Not just operational level surprise but actual tactical surprise on individual border units being disarmed before a shot had been fired. There is a sense of being caught at a standing start, being knocked down and then having to right yourself - and with a flood coming at you - and I think that’s very much what the Red Army probably felt in 1941. It had survived improbably and perhaps, miraculously, that onslaught and in 1942 it had reacted to the first German manoeuvres in May and then in the opening of Operation Blue with a whole scale retreat. Like, we’re not going to do that again, let’s get out of here. But then I think it had found a moment and it had anchored itself in a couple of positions. I’m thinking of Stalingrad and the Caucasus where suddenly it realised, like Montgomery’s men of the 8th Army Unit undoubtedly realised at El Alamein and like the Americans had realised some time as they were retreating from the Kasserine Pass, that we’re still here, we’re still alive, they’re flesh and blood like we are, they are not supermen despite Nazi propaganda proclaiming them to be supermen. So suddenly those armies has anchored themselves.

For the Soviet Army, of course, it was in the street fight in Stalingrad and then the mountain fight in the Caucasus. And from that point, once the Germans had lost the kind of operational superiority, only at that point I think could we say that the superior resources of the allies could begin to tell. You know, Richard Overy, who’s a scholar of some note on all this, has written a marvelous book given the very simple title of “Why The Allies Won.” Because I think for too long we’ve looked at what the Germans did: they turned left when they should have turned right, they should have halted when they should have gone on, and they went on when they should have halted, with Hitler becoming increasingly mad. I think Overy is onto something when he looks at the fact that there have been a lot of coalitions that have had superior resources and they’ve still managed to lose wars. If war was a matter of resources the US would have been triumphant in Vietnam. But, of course, it wasn’t. And so I think at first those armies had to gain a sense of themselves. I don’t want to personify them too much and say they were like individual personalities, but I do think there’s something to it.
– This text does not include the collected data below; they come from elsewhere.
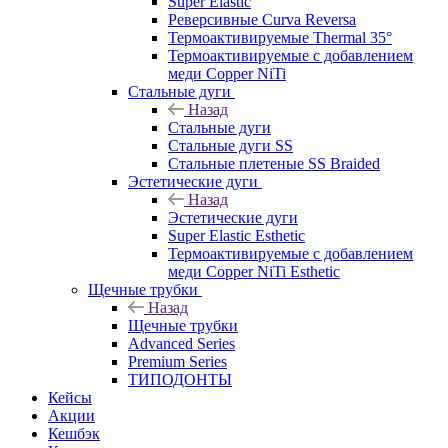
Super Elastic
Реверсивные Curva Reversa
Термоактивируемые Thermal 35°
Термоактивируемые с добавлением
меди Copper NiTi
Стальные дуги
Назад
Стальные дуги
Стальные дуги SS
Стальные плетеные SS Braided
Эстетические дуги
Назад
Эстетические дуги
Super Elastic Esthetic
Термоактивируемые с добавлением
меди Copper NiTi Esthetic
Щечные трубки
Назад
Щечные трубки
Advanced Series
Premium Series
ТИПОДОНТЫ
Кейсы
Акции
Кешбэк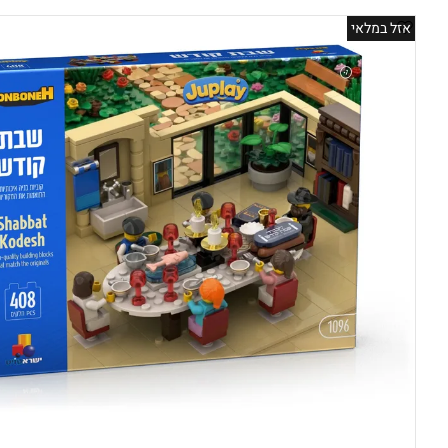
אזל במלאי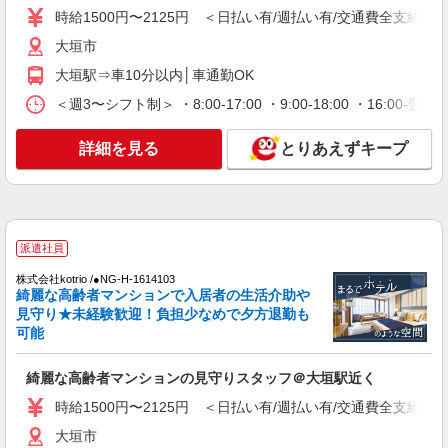
時給1500円〜2125円 ＜日払い有/週払い有/交通費全支給(ガ
時給1500円〜2125円 ＜日払い有/週払い有/交
通費全支給(ガソリン代含む)＞
大垣市
大垣市
大垣駅⇒車10分以内│車通勤OK
＜週3〜シフト制＞ ・8:00-17:00 ・9:00-18:00 ・16:
詳細を見る
キープ
詳細を見る
とりあえずキープ
派遣社員
株式会社kotrio /●NG-H-2031159
大垣駅｜日払いOK！日収1.1万円超え×サ高住
スタッフ！
時給1500円〜2125円 ＜日払い有/週払い有/交
派遣社員
通費全支給(ガソリン代含む)＞
株式会社kotrio /●NG-H-1614103
大垣市
綺麗な高齢者マンションで入居者の生活介助や
見守り★未経験歓迎！負担少なめで夕方退勤も
詳細を見る
キープ
可能
派遣社員
綺麗な高齢者マンションの見守りスタッフ＠大垣駅近く
株式会社kotrio /●NG-H-1992450
時給1500円〜2125円 ＜日払い有/週払い有/交通費全支給(ガ
大垣駅≫高収入！シニア向け高級マンション職
員募集＊.・：゜
大垣市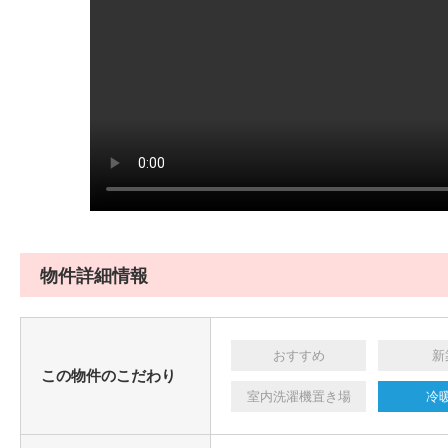
物件詳細情報
おすすめ
新
この物件のこだわり
室内洗濯機置き場
冷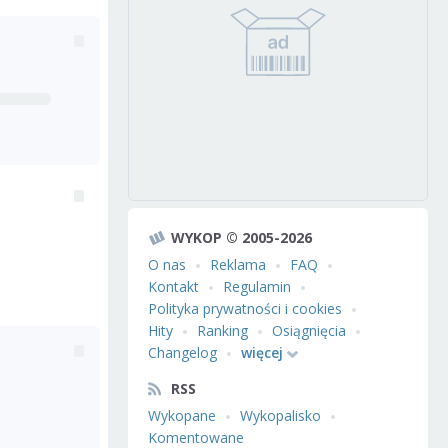
WYKOP © 2005-2026
O nas
Reklama
FAQ
Kontakt
Regulamin
Polityka prywatności i cookies
Hity
Ranking
Osiągnięcia
Changelog
więcej
RSS
Wykopane
Wykopalisko
Komentowane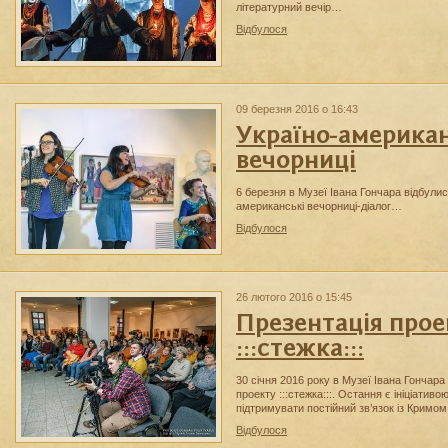
літературний вечір…
Відбулося
09 березня 2016 о 16:43
Україно-американ
вечорниці
6 березня в Музеї Івана Гончара відбулис
американські вечорниці-діалог…
Відбулося
26 лютого 2016 о 15:45
Презентація прое
:::стежка:::
30 січня 2016 року в Музеї Івана Гончара
проекту :::стежка:::. Остання є ініціатив
підтримувати постійний зв’язок із Кримо
Відбулося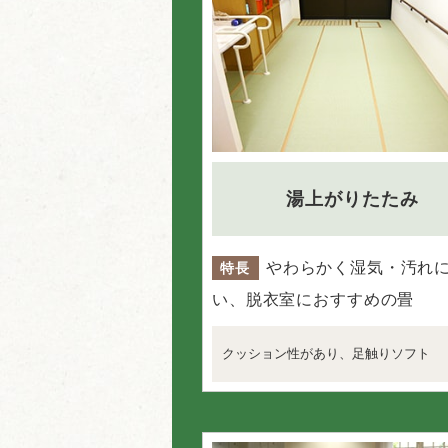
湯上がりたたみ
やわらかく湿気・汚れ
特長
い、脱衣室におすすめの畳
クッション性があり、足触りソフト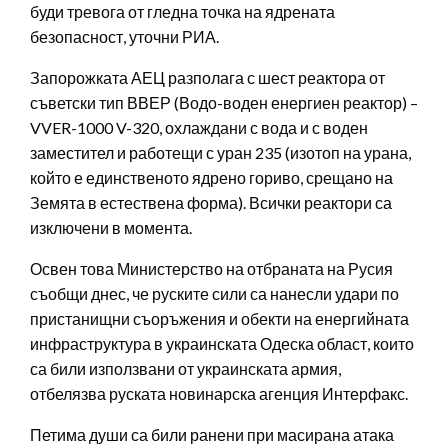
буди тревога от гледна точка на ядрената
безопасност, уточни РИА.
Запорожката АЕЦ разполага с шест реактора от
съветски тип ВВЕР (Водо-воден енергиен реактор) –
VVER-1000 V-320, охлаждани с вода и с воден
заместител и работещи с уран 235 (изотоп на урана,
който е единственото ядрено гориво, срещано на
Земята в естествена форма). Всички реактори са
изключени в момента.
Освен това Министерство на отбраната на Русия
съобщи днес, че руските сили са нанесли удари по
пристанищни съоръжения и обекти на енергийната
инфраструктура в украинската Одеска област, които
са били използвани от украинската армия,
отбелязва руската новинарска агенция Интерфакс.
Петима души са били ранени при масирана атака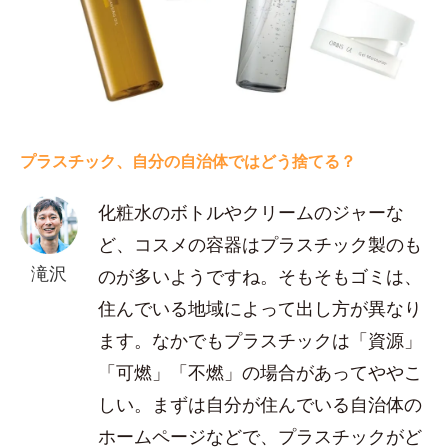
プラスチック、自分の自治体ではどう捨てる？
化粧水のボトルやクリームのジャーな
ど、コスメの容器はプラスチック製のも
滝沢
のが多いようですね。そもそもゴミは、
住んでいる地域によって出し方が異なり
ます。なかでもプラスチックは「資源」
「可燃」「不燃」の場合があってややこ
しい。まずは自分が住んでいる自治体の
ホームページなどで、プラスチックがど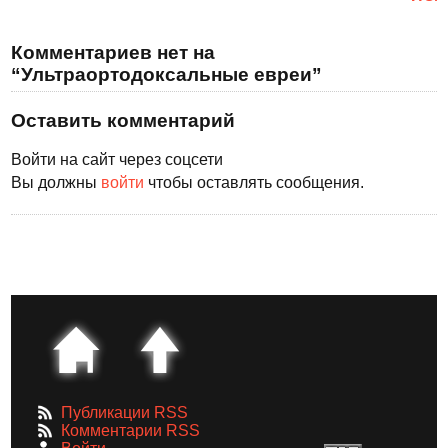
Комментариев нет на
“Ультраортодоксальные евреи”
Оставить комментарий
Войти на сайт через соцсети
Вы должны
войти
чтобы оставлять сообщения.
Публикации RSS
Комментарии RSS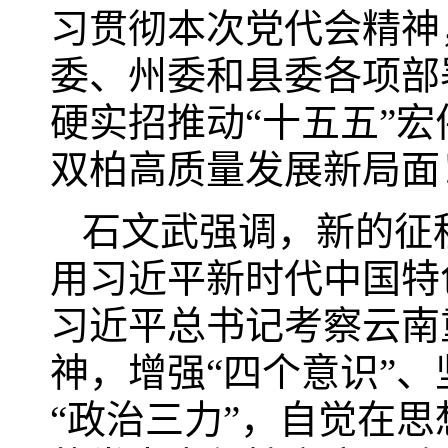
习贯彻本次党代会精神
委、州委和县委各项部
硬实招推动“十五五”
双柏高质量发展新局面
石文武强调，新的征
用习近平新时代中国特
习近平总书记考察云南
神，增强“四个意识”、
“政治三力”，自觉在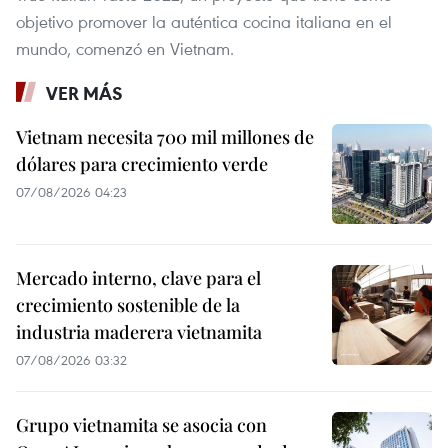
objetivo promover la auténtica cocina italiana en el
mundo, comenzó en Vietnam.
VER MÁS
Vietnam necesita 700 mil millones de
dólares para crecimiento verde
07/08/2026 04:23
Mercado interno, clave para el
crecimiento sostenible de la
industria maderera vietnamita
07/08/2026 03:32
Grupo vietnamita se asocia con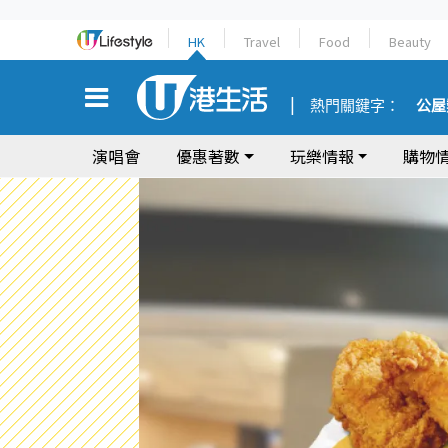
HK
Travel
Food
Beauty
熱門關鍵字：
公屋
演唱會
優惠著數
玩樂情報
購物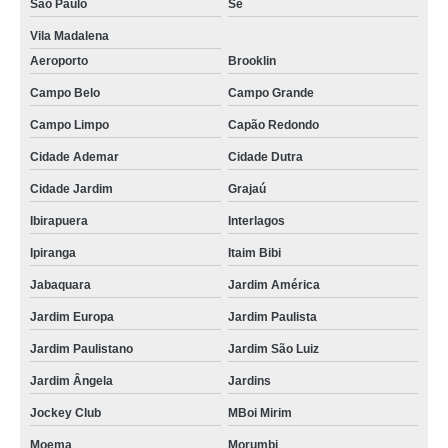
São Paulo
Sé
Vila Madalena
Aeroporto
Brooklin
Campo Belo
Campo Grande
Campo Limpo
Capão Redondo
Cidade Ademar
Cidade Dutra
Cidade Jardim
Grajaú
Ibirapuera
Interlagos
Ipiranga
Itaim Bibi
Jabaquara
Jardim América
Jardim Europa
Jardim Paulista
Jardim Paulistano
Jardim São Luiz
Jardim Ângela
Jardins
Jockey Club
MBoi Mirim
Moema
Morumbi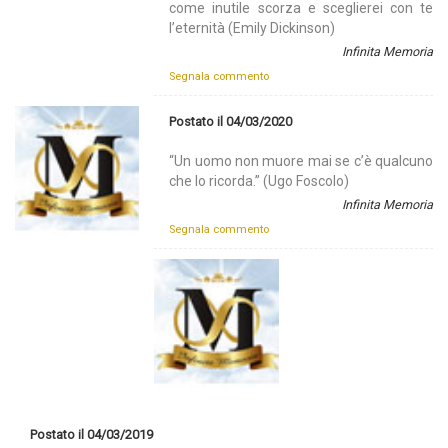
come inutile scorza e sceglierei con te
l’eternità (Emily Dickinson)
Infinita Memoria
Segnala commento
Postato il 04/03/2020
“Un uomo non muore mai se c’è qualcuno
che lo ricorda.” (Ugo Foscolo)
Infinita Memoria
Segnala commento
Postato il 04/03/2019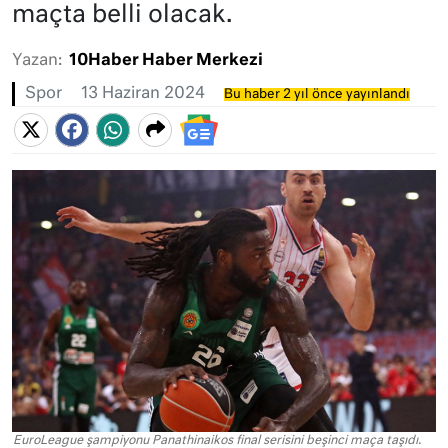
maçta belli olacak.
Yazan:
10Haber Haber Merkezi
Spor
13 Haziran 2024
Bu haber 2 yıl önce yayınlandı
EuroLeague şampiyonu Panathinaikos final serisini beşinci maça taşıdı.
They had to get a sense of themselves, a sense of the possibilities that they were able to explore. And I think to do that first of all they had to survive, and that’s why those anchoring moments are perfect. For the Anglo-American alliance it was that drive into Tunisia, a side-show perhaps but one that picked up a couple of hundred thousand casualties. And, of course, for the Soviet Union it was the great counteroffensives North and South of Stalingrad.